### Aim of the exercise
The lines to copy run from the one containing "I need masks" to the last line of the entries; output those lines exactly and only them, without pictures.

### Supplied information

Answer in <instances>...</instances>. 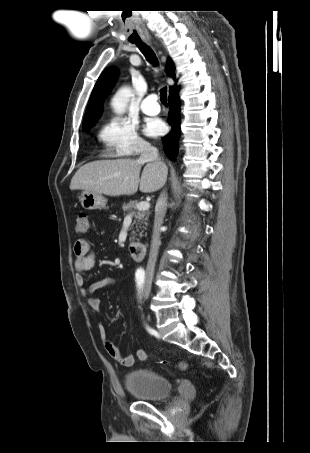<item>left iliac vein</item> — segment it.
I'll list each match as a JSON object with an SVG mask.
<instances>
[{
    "mask_svg": "<svg viewBox=\"0 0 310 453\" xmlns=\"http://www.w3.org/2000/svg\"><path fill=\"white\" fill-rule=\"evenodd\" d=\"M147 285L144 287V290H143V296L144 297H147L148 296V291H147Z\"/></svg>",
    "mask_w": 310,
    "mask_h": 453,
    "instance_id": "obj_1",
    "label": "left iliac vein"
}]
</instances>
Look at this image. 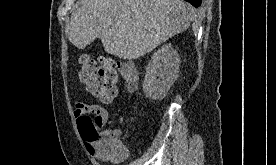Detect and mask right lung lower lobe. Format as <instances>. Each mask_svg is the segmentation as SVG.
<instances>
[{
  "label": "right lung lower lobe",
  "mask_w": 276,
  "mask_h": 165,
  "mask_svg": "<svg viewBox=\"0 0 276 165\" xmlns=\"http://www.w3.org/2000/svg\"><path fill=\"white\" fill-rule=\"evenodd\" d=\"M189 3H191L194 7H199L201 5L202 0H185Z\"/></svg>",
  "instance_id": "98d812e1"
}]
</instances>
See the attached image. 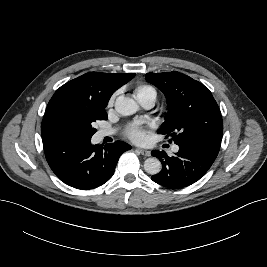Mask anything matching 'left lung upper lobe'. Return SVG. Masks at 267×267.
<instances>
[{"mask_svg": "<svg viewBox=\"0 0 267 267\" xmlns=\"http://www.w3.org/2000/svg\"><path fill=\"white\" fill-rule=\"evenodd\" d=\"M146 80L165 94L169 104L158 133L170 135L177 145L209 139L221 141V112L203 84L179 72L147 73Z\"/></svg>", "mask_w": 267, "mask_h": 267, "instance_id": "left-lung-upper-lobe-1", "label": "left lung upper lobe"}]
</instances>
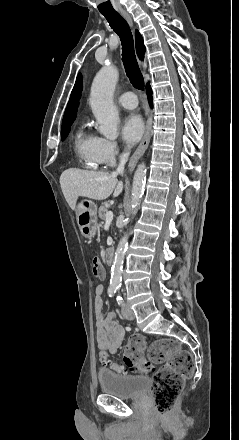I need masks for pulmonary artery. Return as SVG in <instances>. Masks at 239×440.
Returning a JSON list of instances; mask_svg holds the SVG:
<instances>
[{"instance_id": "e3ab8cb5", "label": "pulmonary artery", "mask_w": 239, "mask_h": 440, "mask_svg": "<svg viewBox=\"0 0 239 440\" xmlns=\"http://www.w3.org/2000/svg\"><path fill=\"white\" fill-rule=\"evenodd\" d=\"M118 103L127 109H134L138 105L136 95L133 92H126L120 95L118 97Z\"/></svg>"}]
</instances>
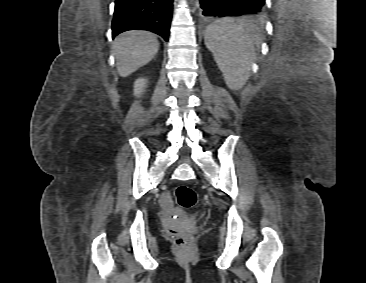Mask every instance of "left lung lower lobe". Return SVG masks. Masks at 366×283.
<instances>
[{"label":"left lung lower lobe","instance_id":"1","mask_svg":"<svg viewBox=\"0 0 366 283\" xmlns=\"http://www.w3.org/2000/svg\"><path fill=\"white\" fill-rule=\"evenodd\" d=\"M200 4L205 17L241 16L264 12L265 0H200Z\"/></svg>","mask_w":366,"mask_h":283}]
</instances>
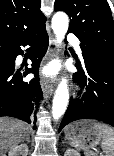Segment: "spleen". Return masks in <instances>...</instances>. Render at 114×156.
Here are the masks:
<instances>
[{
	"mask_svg": "<svg viewBox=\"0 0 114 156\" xmlns=\"http://www.w3.org/2000/svg\"><path fill=\"white\" fill-rule=\"evenodd\" d=\"M96 129L101 135V147L105 156H114V129L107 124L97 123ZM86 156H91V153L85 152Z\"/></svg>",
	"mask_w": 114,
	"mask_h": 156,
	"instance_id": "3e777b00",
	"label": "spleen"
}]
</instances>
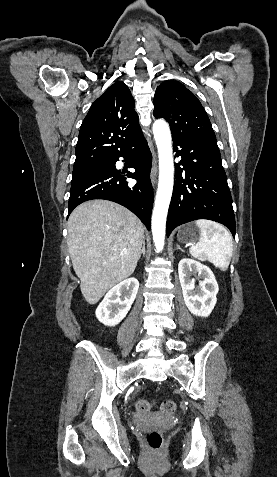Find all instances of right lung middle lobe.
Masks as SVG:
<instances>
[{
  "instance_id": "1",
  "label": "right lung middle lobe",
  "mask_w": 277,
  "mask_h": 477,
  "mask_svg": "<svg viewBox=\"0 0 277 477\" xmlns=\"http://www.w3.org/2000/svg\"><path fill=\"white\" fill-rule=\"evenodd\" d=\"M105 163H100L96 165H91V166H86V167H80V168H74L73 173H72V182L94 172L98 168L104 166Z\"/></svg>"
}]
</instances>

### Result
I need masks for pulmonary artery. Return as SVG in <instances>. Masks at 239×440.
Returning a JSON list of instances; mask_svg holds the SVG:
<instances>
[{"instance_id": "e3ab8cb5", "label": "pulmonary artery", "mask_w": 239, "mask_h": 440, "mask_svg": "<svg viewBox=\"0 0 239 440\" xmlns=\"http://www.w3.org/2000/svg\"><path fill=\"white\" fill-rule=\"evenodd\" d=\"M118 103L127 109H134L138 105L136 95L133 92H126L120 95L118 97Z\"/></svg>"}]
</instances>
Mask every instance of "left lung lower lobe". Return SVG masks. Masks at 366×283.
<instances>
[{"label":"left lung lower lobe","instance_id":"1","mask_svg":"<svg viewBox=\"0 0 366 283\" xmlns=\"http://www.w3.org/2000/svg\"><path fill=\"white\" fill-rule=\"evenodd\" d=\"M200 4L205 17L241 16L264 12L265 0H200Z\"/></svg>","mask_w":366,"mask_h":283}]
</instances>
Segment: "spleen". Return masks in <instances>...</instances>. Render at 114×156.
Here are the masks:
<instances>
[{
	"mask_svg": "<svg viewBox=\"0 0 114 156\" xmlns=\"http://www.w3.org/2000/svg\"><path fill=\"white\" fill-rule=\"evenodd\" d=\"M96 129L101 135V147L105 156H114V129L107 124L97 123ZM86 156H91V153L85 152Z\"/></svg>",
	"mask_w": 114,
	"mask_h": 156,
	"instance_id": "3e777b00",
	"label": "spleen"
}]
</instances>
Find all instances of right lung middle lobe.
Masks as SVG:
<instances>
[{
  "instance_id": "1",
  "label": "right lung middle lobe",
  "mask_w": 277,
  "mask_h": 477,
  "mask_svg": "<svg viewBox=\"0 0 277 477\" xmlns=\"http://www.w3.org/2000/svg\"><path fill=\"white\" fill-rule=\"evenodd\" d=\"M105 163H100L96 165H91V166H86V167H80V168H74L73 173H72V182L94 172L98 168L104 166Z\"/></svg>"
}]
</instances>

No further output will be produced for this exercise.